[Data supplied Boundary: Start]

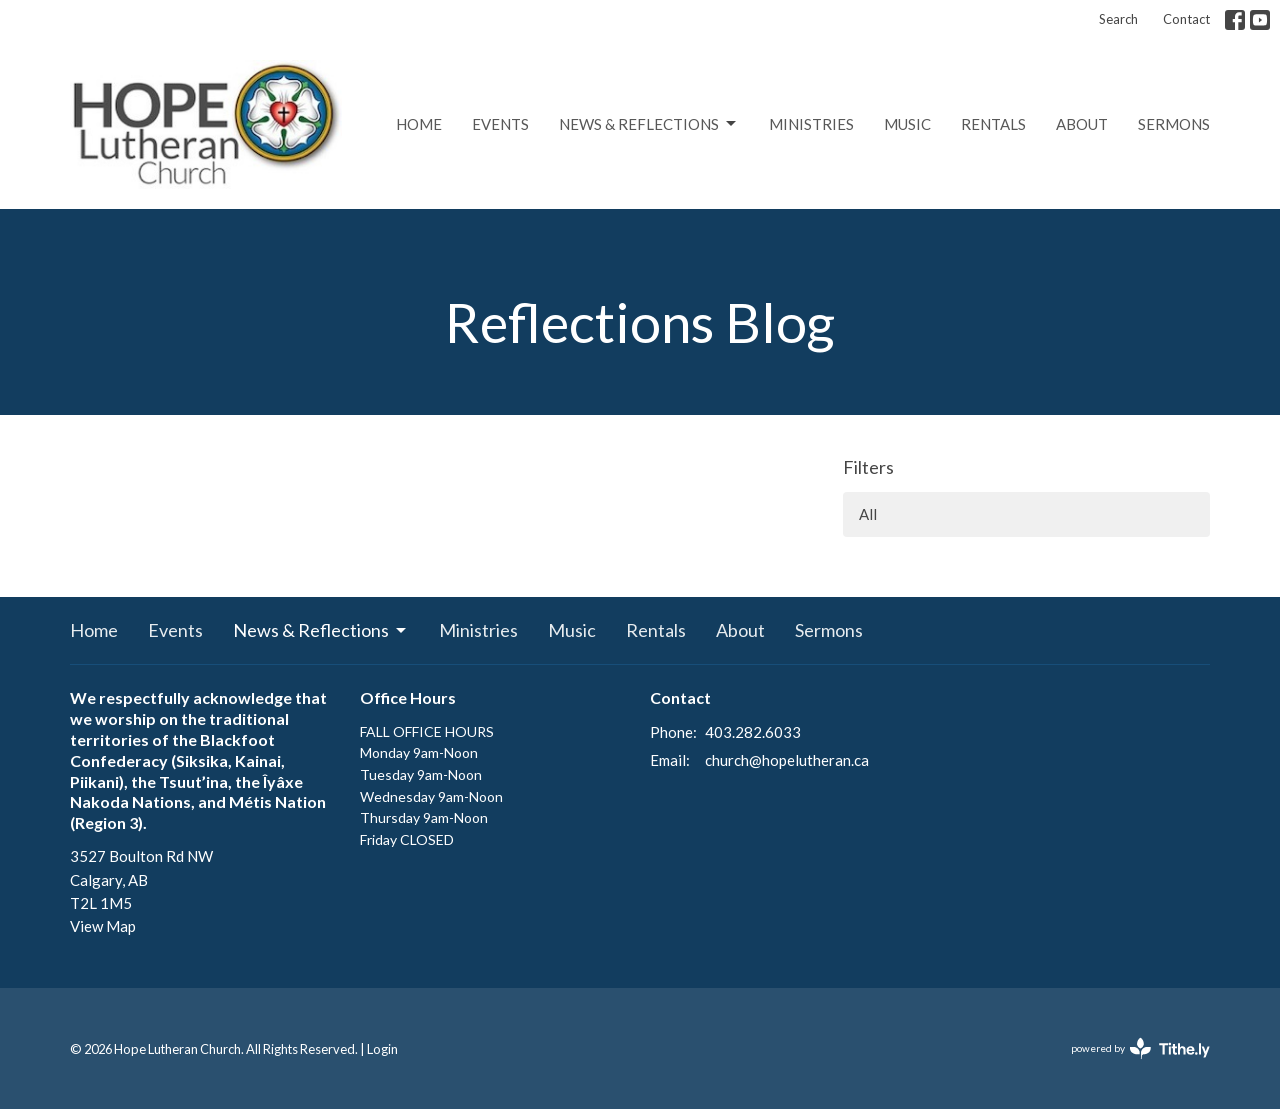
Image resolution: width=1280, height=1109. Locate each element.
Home (419, 124)
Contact (1186, 19)
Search (1118, 19)
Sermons (1174, 124)
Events (500, 124)
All (868, 514)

[Data supplied Boundary: End]

▸ Directions: An exact, picture-free copy of the entries is required.

▸ Response below:
Image resolution: width=1280, height=1109. Locate each element.
Home (419, 124)
Contact (1186, 19)
Search (1118, 19)
Sermons (1174, 124)
Events (500, 124)
All (868, 514)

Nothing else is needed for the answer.